Aqui os centros culturais operam de uma maneira muito burocrática, elitista até certo 
ponto e muito inacessível. Trabalhamos para descentralizar o poder das ONGs e destes 
centros que t~em muito dinheiro", manifestou  Gabriel.

  "Precisamos de mais espaços pequenos por toda a cidade para podermos gerir iniciativas 
sem a necessidade de ir através do Estado ou dos centros culturais que têm fama e 
dinheiro. Nâo é que os seus eventos sejam maus, só que têm o poder de decidirem que 
projecto avança e que projecto não avança. Se se criar uma rede de pessoas à margem destes 
centros cada um pode autogestionar os seus projectos", acrescentou o jovem.

Os outros dois projectos são o blog Dissensus Nicaragua e o grupo artístico Experimental 
Colectivo.

A dissensão no sistema actual

Gabriel considera que cada uma das acções que realizamos tem uma conotação eminentemente 
política. Para ele, a base da sua postura, como escritor e como artista, é questionar-se 
sobre o que sucede no país e para isso retoma correntes ideológicas como o anarquismo, o 
feminismo e o antineoliberalismo.

No seu blog, Dissensus Nicaragua, reflecte sobre coisas como a moda e no uso de elementos 
culturais em benefício do capitalismo e das grandes empresas. Além disso, analisa o 
discurso actual e dá outras perspectivas e significados à prática política.

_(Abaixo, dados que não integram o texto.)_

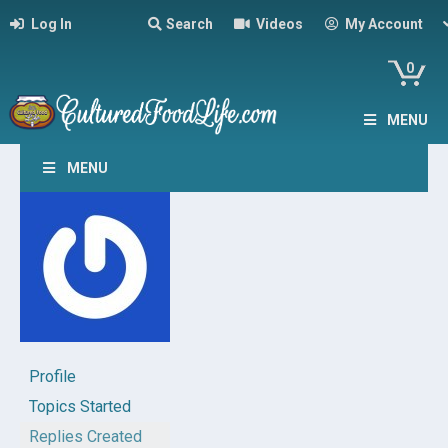
Log In
Search
Videos
My Account
0
MENU
MENU
Profile
Topics Started
Replies Created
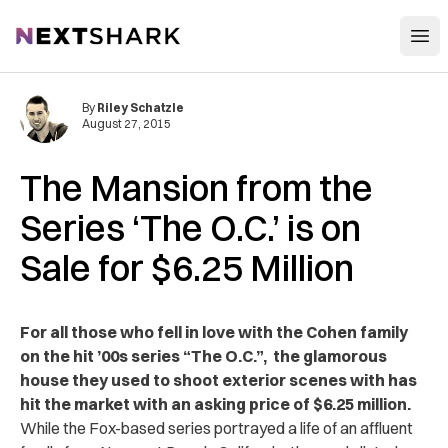
Open
NextShark
By
Riley Schatzle
August 27, 2015
The Mansion from the
Series ‘The O.C.’ is on
Sale for $6.25 Million
For all those who fell in love with the Cohen family
on the hit ’00s series “The O.C.”, the glamorous
house they used to shoot exterior scenes with has
hit the market with an asking price of $6.25 million.
While the Fox-based series portrayed a life of an affluent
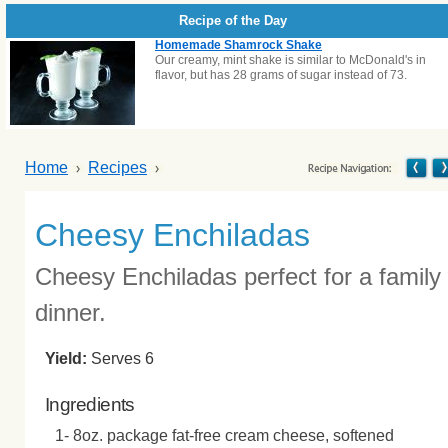
Recipe of the Day
Homemade Shamrock Shake
Our creamy, mint shake is similar to McDonald's in
flavor, but has 28 grams of sugar instead of 73.
Home
Recipes
Cheesy Enchiladas
Cheesy Enchiladas perfect for a family
dinner.
Yield:
Serves 6
Ingredients
1- 8oz. package fat-free cream cheese, softened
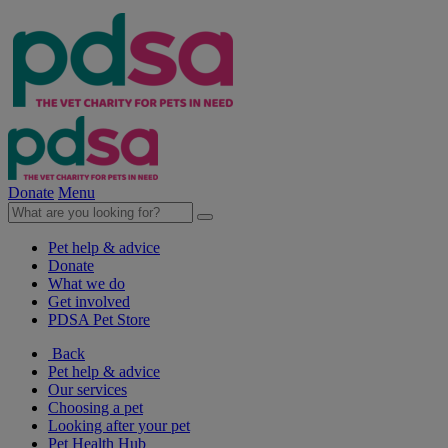
Donate
Menu
Pet help & advice
Donate
What we do
Get involved
PDSA Pet Store
Back
Pet help & advice
Our services
Choosing a pet
Looking after your pet
Pet Health Hub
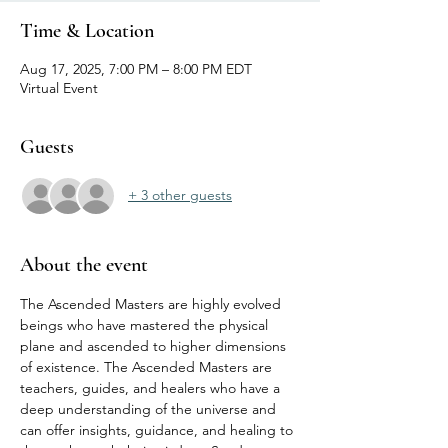
Time & Location
Aug 17, 2025, 7:00 PM – 8:00 PM EDT
Virtual Event
Guests
+ 3 other guests
About the event
The Ascended Masters are highly evolved 
beings who have mastered the physical 
plane and ascended to higher dimensions 
of existence. The Ascended Masters are 
teachers, guides, and healers who have a 
deep understanding of the universe and 
can offer insights, guidance, and healing to 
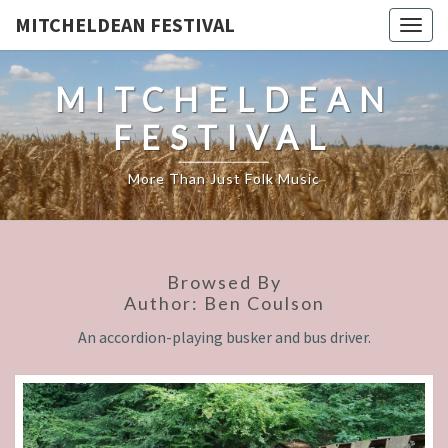
MITCHELDEAN FESTIVAL
Togg
navig
MITCHELDEAN
FESTIVAL
More Than Just Folk Music
Browsed By
Author:
Ben Coulson
An accordion-playing busker and bus driver.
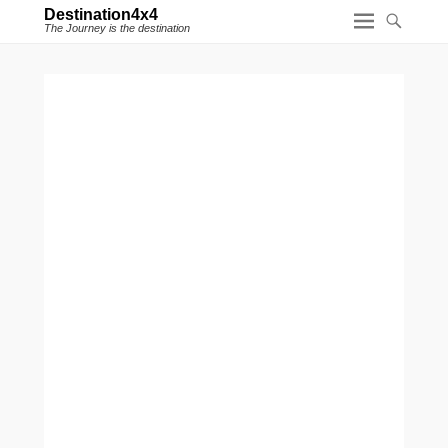
Destination4x4
The Journey is the destination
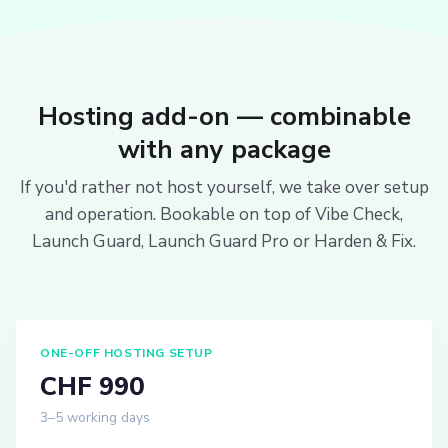
Hosting add-on — combinable
with any package
If you'd rather not host yourself, we take over setup
and operation. Bookable on top of Vibe Check,
Launch Guard, Launch Guard Pro or Harden & Fix.
ONE-OFF HOSTING SETUP
CHF 990
3–5 working days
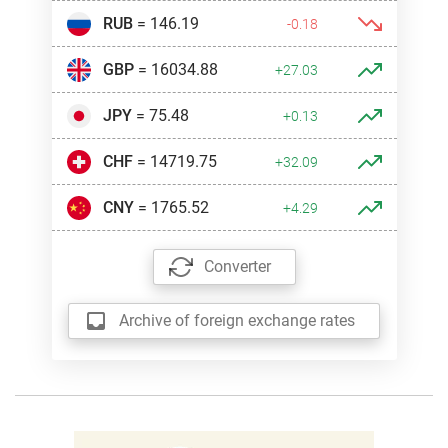
RUB
= 146.19
-0.18
GBP
= 16034.88
+27.03
JPY
= 75.48
+0.13
CHF
= 14719.75
+32.09
CNY
= 1765.52
+4.29
Converter
Archive of foreign exchange rates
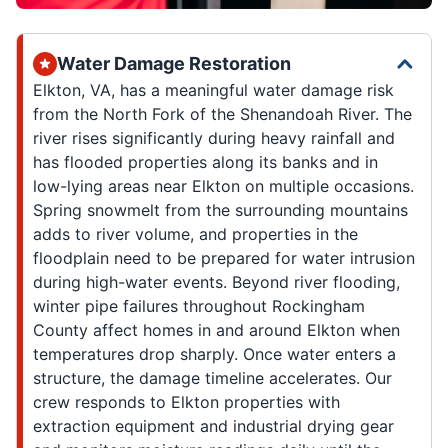
Water Damage Restoration
Elkton, VA, has a meaningful water damage risk
from the North Fork of the Shenandoah River. The
river rises significantly during heavy rainfall and
has flooded properties along its banks and in
low-lying areas near Elkton on multiple occasions.
Spring snowmelt from the surrounding mountains
adds to river volume, and properties in the
floodplain need to be prepared for water intrusion
during high-water events. Beyond river flooding,
winter pipe failures throughout Rockingham
County affect homes in and around Elkton when
temperatures drop sharply. Once water enters a
structure, the damage timeline accelerates. Our
crew responds to Elkton properties with
extraction equipment and industrial drying gear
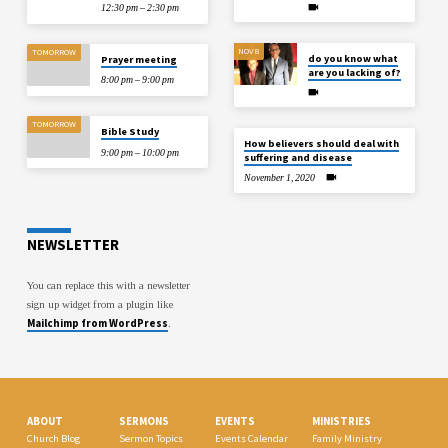
12:30 pm – 2:30 pm
NOV 8
TOMORROW
do you know what
Prayer meeting
are you lacking of?
8:00 pm – 9:00 pm
TOMORROW
Bible Study
How believers should deal with
9:00 pm – 10:00 pm
suffering and disease
November 1, 2020
NEWSLETTER
You can replace this with a newsletter
sign up widget from a plugin like
Mailchimp from WordPress
.
ABOUT
SERMONS
EVENTS
MINISTRIES
Church Blog
Sermon Topics
Events Calendar
Family Ministry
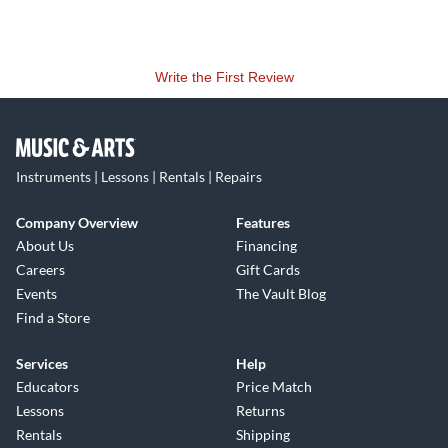
Write the First Review
Instruments | Lessons | Rentals | Repairs
Company Overview
Features
About Us
Financing
Careers
Gift Cards
Events
The Vault Blog
Find a Store
Services
Help
Educators
Price Match
Lessons
Returns
Rentals
Shipping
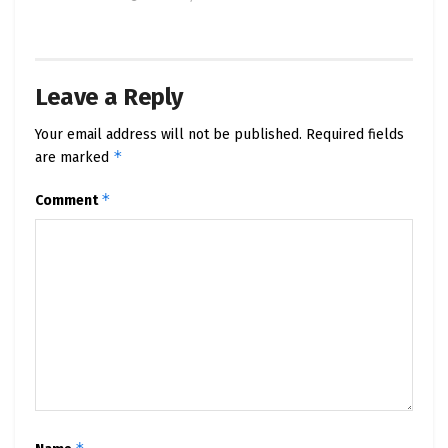
Leave a Reply
Your email address will not be published.
Required fields
*
are marked
*
Comment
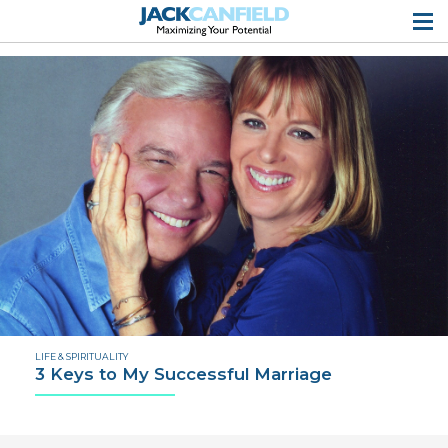
LIFE & SPIRITUALITY
3 Keys to My Successful Marriage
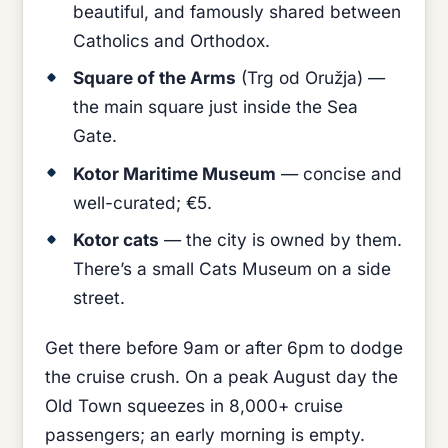
beautiful, and famously shared between
Catholics and Orthodox.
Square of the Arms
(Trg od Oružja) —
the main square just inside the Sea
Gate.
Kotor Maritime Museum
— concise and
well-curated; €5.
Kotor cats
— the city is owned by them.
There’s a small Cats Museum on a side
street.
Get there before 9am or after 6pm to dodge
the cruise crush. On a peak August day the
Old Town squeezes in 8,000+ cruise
passengers; an early morning is empty.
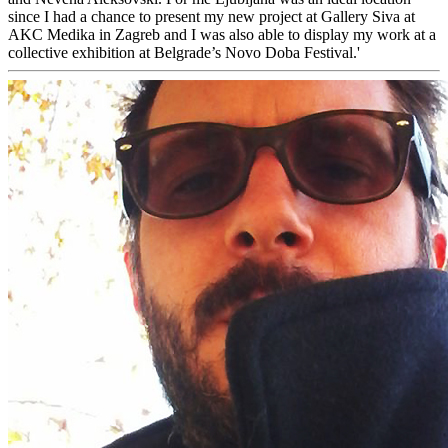
since I had a chance to present my new project at Gallery Siva at
AKC Medika in Zagreb and I was also able to display my work at a
collective exhibition at Belgrade’s Novo Doba Festival.'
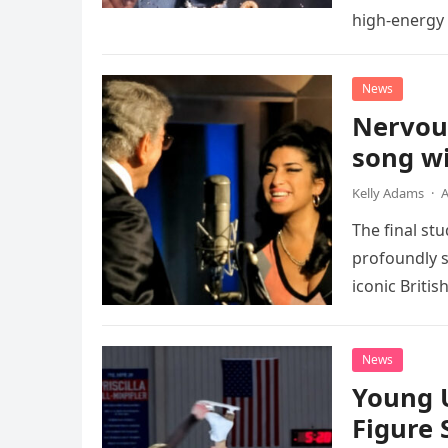
high-energy r
performanc
News
Nervou
song wi
Kelly Adams
·
A
The final st
profoundly s
iconic Briti
death. This…
News
Young 
Figure 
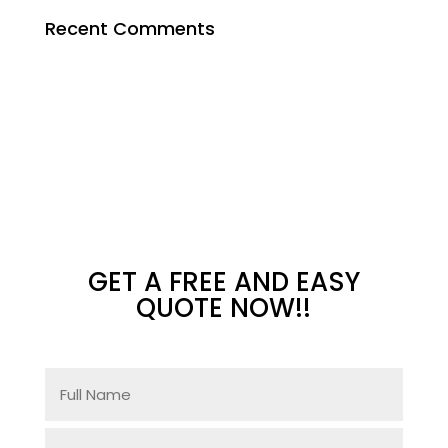
Recent Comments
GET A FREE AND EASY
QUOTE NOW!!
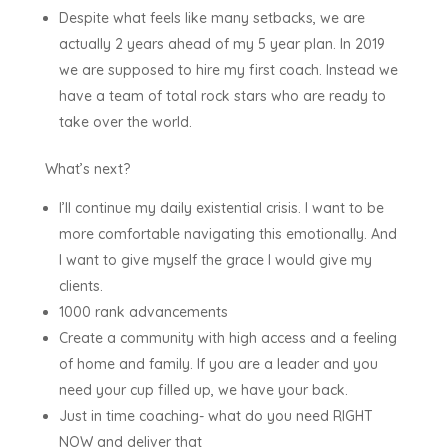
Despite what feels like many setbacks, we are
actually 2 years ahead of my 5 year plan. In 2019
we are supposed to hire my first coach. Instead we
have a team of total rock stars who are ready to
take over the world.
What’s next?
I’ll continue my daily existential crisis. I want to be
more comfortable navigating this emotionally. And
I want to give myself the grace I would give my
clients.
1000 rank advancements
Create a community with high access and a feeling
of home and family. If you are a leader and you
need your cup filled up, we have your back.
Just in time coaching- what do you need RIGHT
NOW and deliver that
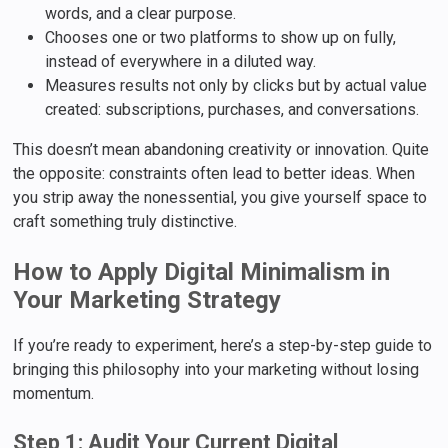
words, and a clear purpose.
Chooses one or two platforms to show up on fully,
instead of everywhere in a diluted way.
Measures results not only by clicks but by actual value
created: subscriptions, purchases, and conversations.
This doesn’t mean abandoning creativity or innovation. Quite
the opposite: constraints often lead to better ideas. When
you strip away the nonessential, you give yourself space to
craft something truly distinctive.
How to Apply Digital Minimalism in
Your Marketing Strategy
If you’re ready to experiment, here’s a step-by-step guide to
bringing this philosophy into your marketing without losing
momentum.
Step 1: Audit Your Current Digital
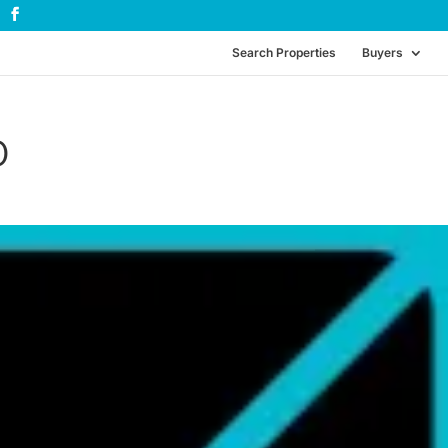
Search Properties
Buyers
0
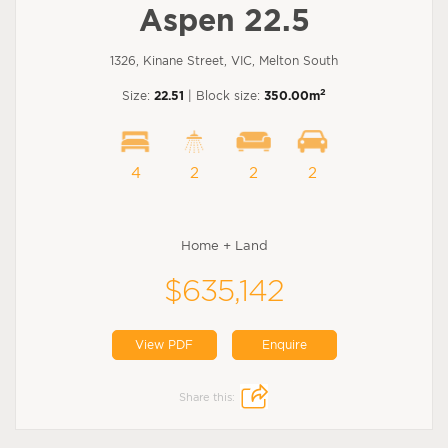
Aspen 22.5
1326, Kinane Street, VIC, Melton South
2
Size:
22.51
| Block size:
350.00m
4
2
2
2
Home + Land
$635,142
View PDF
Enquire
Share this:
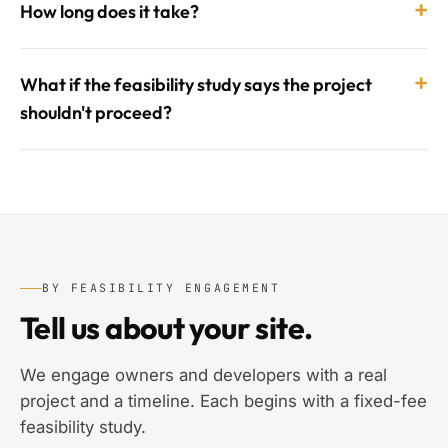
+
How long does it take?
+
What if the feasibility study says the project
shouldn't proceed?
BY FEASIBILITY ENGAGEMENT
Tell us about your site.
We engage owners and developers with a real
project and a timeline. Each begins with a fixed-fee
feasibility study.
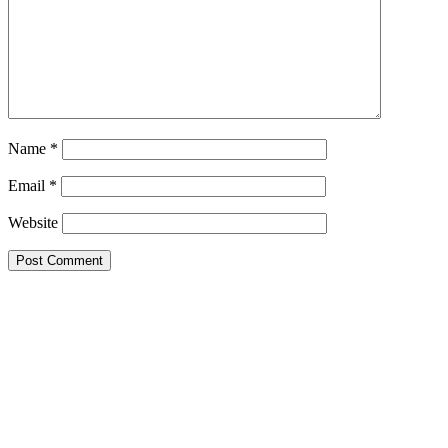
Name
*
Email
*
Website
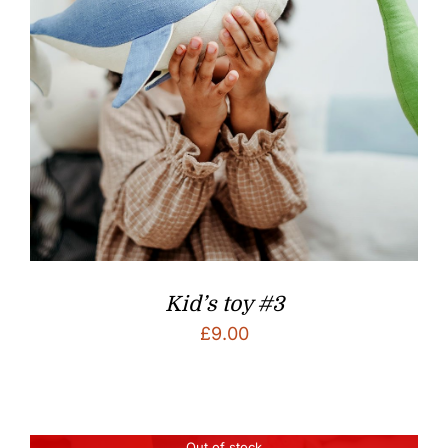
Kid’s toy #3
£
9.00
Out of stock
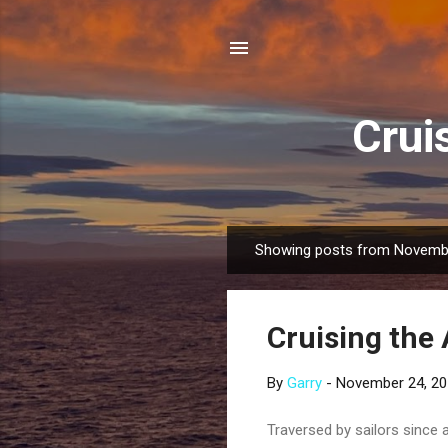
Crui
Showing posts from Novemb
P
o
s
Cruising the 
t
s
By
Garry
-
November 24, 2
Traversed by sailors since 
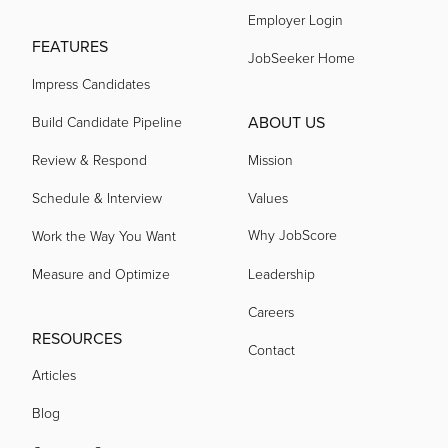
Employer Login
FEATURES
JobSeeker Home
Impress Candidates
ABOUT US
Build Candidate Pipeline
Review & Respond
Mission
Schedule & Interview
Values
Why JobScore
Work the Way You Want
Measure and Optimize
Leadership
Careers
RESOURCES
Contact
Articles
Blog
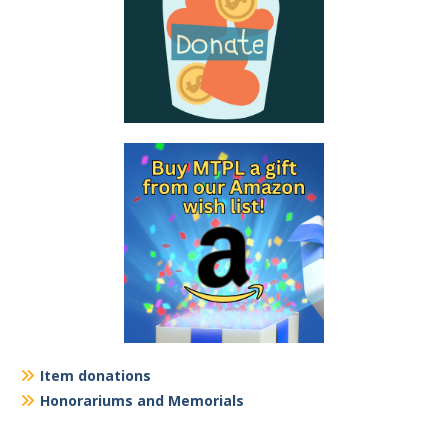
Item donations
Honorariums and Memorials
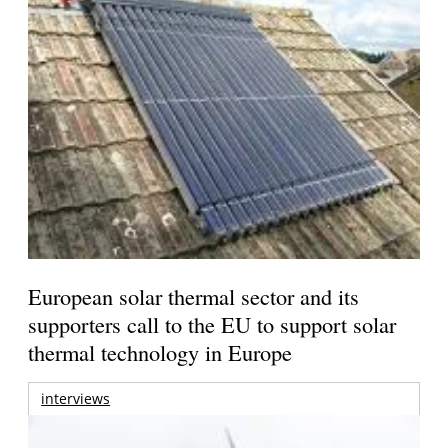
European solar thermal sector and its
supporters call to the EU to support solar
thermal technology in Europe
interviews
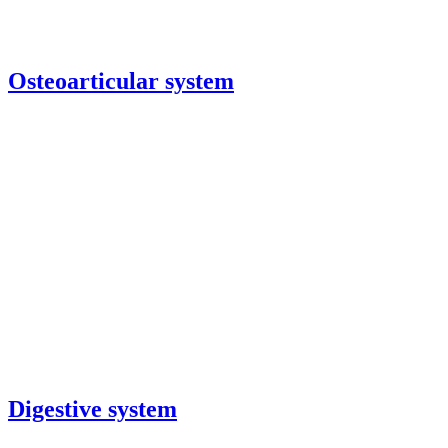
Osteoarticular system
Digestive system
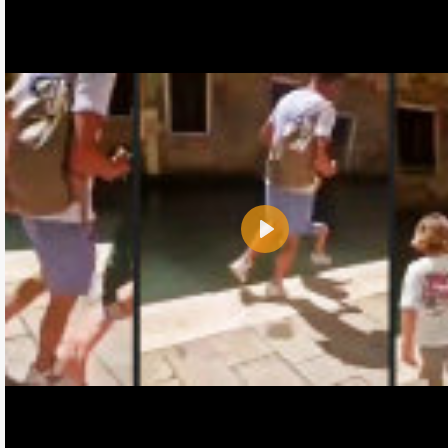
Play
Name:
E-Mail address (optional):
Comment:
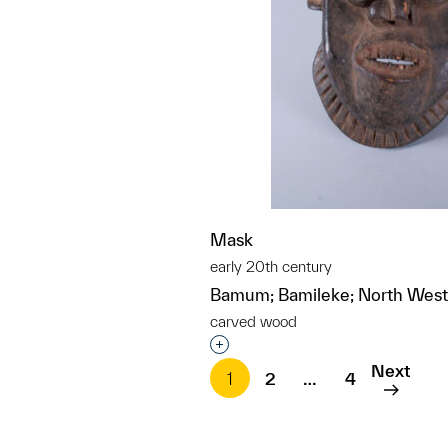
Mask
early 20th century
Bamum; Bamileke; North West
carved wood
Interested in adding this objec
Next
1
2
…
4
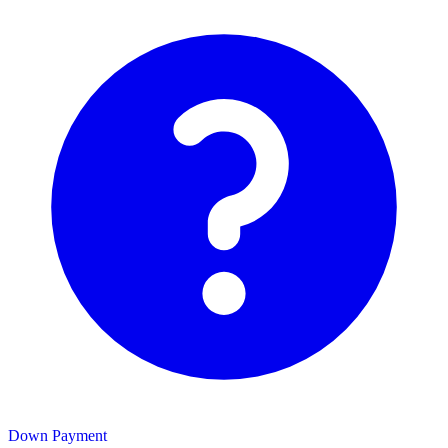
Down Payment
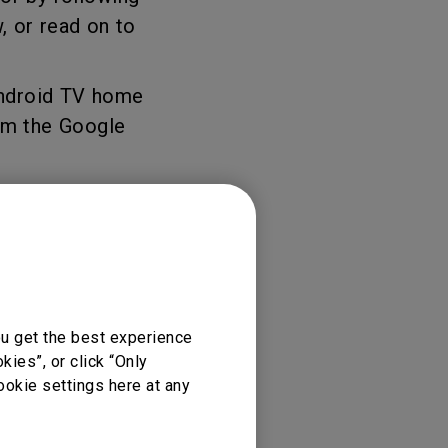
, or read on to
Android TV home
om the Google
ou get the best experience
njoyment, you
ies”, or click “Only
ookie settings here at any
r” button on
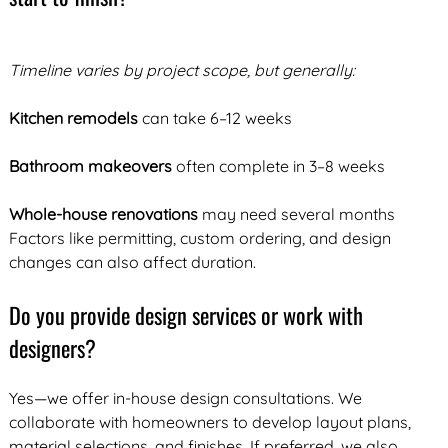
Timeline varies by project scope, but generally:
Kitchen remodels
can take 6–12 weeks
Bathroom makeovers
often complete in 3–8 weeks
Whole-house renovations
may need several months
Factors like permitting, custom ordering, and design
changes can also affect duration.
Do you provide design services or work with
designers?
Yes—we offer in-house design consultations. We
collaborate with homeowners to develop layout plans,
material selections, and finishes. If preferred, we also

  "A minha posição é de trabalho comunitário e relacional, num lugar pequeno, de actores 
que se conhecem e partilham uma história, não nos interessam soluções que possam vir 
através das eleições. O anarquismo está contra a centralização de tudo através do Estado. 
Para mim, as necessidades podem ser resolvidas através de organizações comunitárias. A 
minha esperança para o futuro é que as pessoas confiem no poder que têm para transformar 
as coisas", revelou o artista.

O anarquismo é uma corrente de pensamento entre cujos principais expoentes se encontram o 
russo Mikhail Bakuni e o britânico William Goldwin. A sua filosofia política e social 
pretende a desaparição do Estado, dos seus organismos e instituições representativas e 
defende a liberdade do indivíduo por cima de qualquer autoridade.

Mas o que significa ser um anarquista na sociedade moderna? Segundo Gabriel, implica estar 
consciente do sistema em que vivemos e enfrentá-lo diariamente através de acções 
quotidinas. Num mundo que se desenvolve tendo o enfoque na conformação do Estado como 
centro e regente da vida, para além de uma economia baseada eminentemente na produção de 
riquezas para o grande capital, para os anarquistas como Gabriel o poder está em conhecer 
quais são as contradições que pode enfrentar e repensar as maneiras tradicionais de 
participar na política do país.

  "Aos jovens deram-nos um certo número de ferramentas e disseram-nos: fica com estas 
ferramentas para mudar o mundo. Nós o que fazemos é questionar as próprias ferramentas que 
nos estão a dar para modificar o mundo. Quando o jogo político se faz através do Estado, e 
a juventude vê que isso não funciona, procura novas formas de fazer política, seja através 
da arte, dos contos, da dança, da música", manifestou o artista.